*What is being asked*
Output the records exactly, and drop each picture.

*Study material*

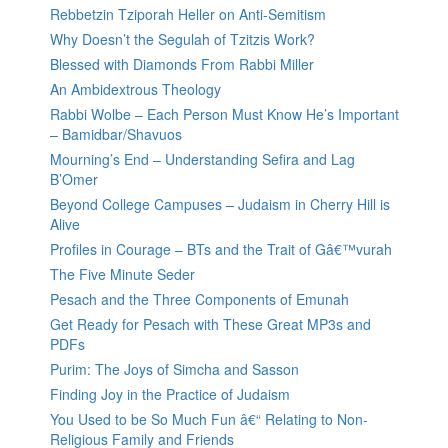
Rebbetzin Tziporah Heller on Anti-Semitism
Why Doesn’t the Segulah of Tzitzis Work?
Blessed with Diamonds From Rabbi Miller
An Ambidextrous Theology
Rabbi Wolbe – Each Person Must Know He’s Important
– Bamidbar/Shavuos
Mourning’s End – Understanding Sefira and Lag
B’Omer
Beyond College Campuses – Judaism in Cherry Hill is
Alive
Profiles in Courage – BTs and the Trait of Gâ€™vurah
The Five Minute Seder
Pesach and the Three Components of Emunah
Get Ready for Pesach with These Great MP3s and
PDFs
Purim: The Joys of Simcha and Sasson
Finding Joy in the Practice of Judaism
You Used to be So Much Fun â€“ Relating to Non-
Religious Family and Friends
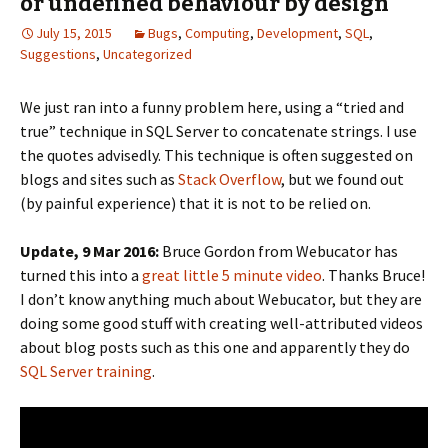
or undefined behaviour by design
July 15, 2015
Bugs
,
Computing
,
Development
,
SQL
,
Suggestions
,
Uncategorized
We just ran into a funny problem here, using a “tried and
true” technique in SQL Server to concatenate strings. I use
the quotes advisedly. This technique is often suggested on
blogs and sites such as
Stack Overflow
, but we found out
(by painful experience) that it is not to be relied on.
Update, 9 Mar 2016:
Bruce Gordon from Webucator has
turned this into a
great little 5 minute video
. Thanks Bruce!
I don’t know anything much about Webucator, but they are
doing some good stuff with creating well-attributed videos
about blog posts such as this one and apparently they do
SQL Server training
.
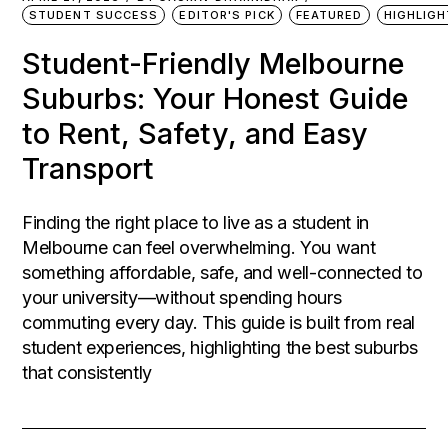
STUDENT SUCCESS
EDITOR'S PICK
FEATURED
HIGHLIG
Student-Friendly Melbourne
Suburbs: Your Honest Guide
to Rent, Safety, and Easy
Transport
Finding the right place to live as a student in
Melbourne can feel overwhelming. You want
something affordable, safe, and well-connected to
your university—without spending hours
commuting every day. This guide is built from real
student experiences, highlighting the best suburbs
that consistently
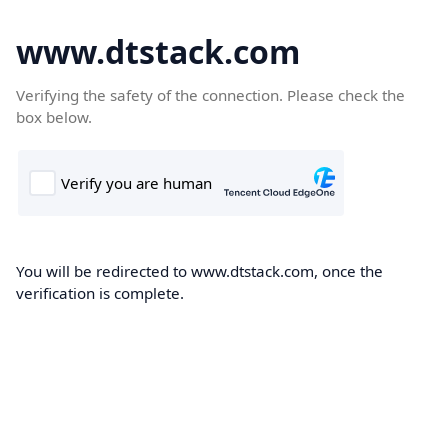
www.dtstack.com
Verifying the safety of the connection. Please check the
box below.
You will be redirected to www.dtstack.com, once the
verification is complete.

*Output*
Rebbetzin Tziporah Heller on Anti-Semitism
Why Doesn’t the Segulah of Tzitzis Work?
Blessed with Diamonds From Rabbi Miller
An Ambidextrous Theology
Rabbi Wolbe – Each Person Must Know He’s Important
– Bamidbar/Shavuos
Mourning’s End – Understanding Sefira and Lag
B’Omer
Beyond College Campuses – Judaism in Cherry Hill is
Alive
Profiles in Courage – BTs and the Trait of Gâ€™vurah
The Five Minute Seder
Pesach and the Three Components of Emunah
Get Ready for Pesach with These Great MP3s and
PDFs
Purim: The Joys of Simcha and Sasson
Finding Joy in the Practice of Judaism
You Used to be So Much Fun â€“ Relating to Non-
Religious Family and Friends
or undefined behaviour by design
July 15, 2015
Bugs
,
Computing
,
Development
,
SQL
,
Suggestions
,
Uncategorized
We just ran into a funny problem here, using a “tried and
true” technique in SQL Server to concatenate strings. I use
the quotes advisedly. This technique is often suggested on
blogs and sites such as
Stack Overflow
, but we found out
(by painful experience) that it is not to be relied on.
Update, 9 Mar 2016:
Bruce Gordon from Webucator has
turned this into a
great little 5 minute video
. Thanks Bruce!
I don’t know anything much about Webucator, but they are
doing some good stuff with creating well-attributed videos
about blog posts such as this one and apparently they do
SQL Server training
.
STUDENT SUCCESS
EDITOR'S PICK
FEATURED
HIGHLIG
Student-Friendly Melbourne
Suburbs: Your Honest Guide
to Rent, Safety, and Easy
Transport
Finding the right place to live as a student in
Melbourne can feel overwhelming. You want
something affordable, safe, and well-connected to
your university—without spending hours
commuting every day. This guide is built from real
student experiences, highlighting the best suburbs
that consistently
www.dtstack.com
Verifying the safety of the connection. Please check the
box below.
You will be redirected to www.dtstack.com, once the
verification is complete.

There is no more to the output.